I also loved the daring it took to throw the loop on and leave the drummer and pianist to alone carry the weight of the song for the length of Stairway To you can paint! And Page was all over that task. He treated it like it was a sandwhich - something he can easily dispatch.

The thing that sucks me in every time is the last 1-2 minutes of Page and Fish jamming before Mike and Trey come back from painting. To the inattentive ear, this is just noodling, but really this section of the jam has such flow and movement. Little tesions are created/released and increased until Mike slides back into the mix and Trey hits the peak with his entrance using that one volume swell of feedback.
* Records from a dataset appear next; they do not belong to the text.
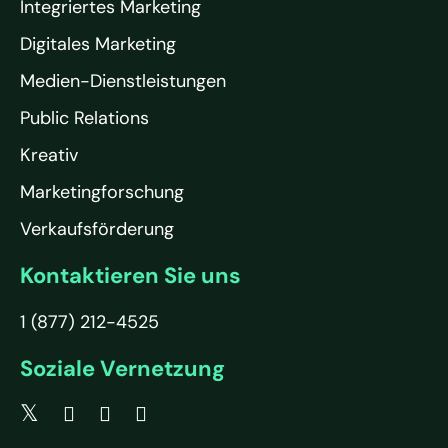
Integriertes Marketing
Digitales Marketing
Medien-Dienstleistungen
Public Relations
Kreativ
Marketingforschung
Verkaufsförderung
Kontaktieren Sie uns
1 (877) 212-4525
Soziale Vernetzung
Although it is 7 minutes into the jam, it is as though a curtain is opened and we step through into the song proper.

The ending of the first section is a continuation of the energy build that has been maintained throughout the first 11 minutes. I remember at the time, I was so excited for the next song after the first chorus, that the drop into the funk groove had me befuddled at first, thinking it was another song, lol.

By the time they locked up in that jam and Fishman started whooping and hollering, I thought I must be dreaming. No way was I seeing something this good. Although I had seen some amazing jams before, that was my introduction to The Hose, made all the more amazing/surprising by the fact that it followed the Went Gin.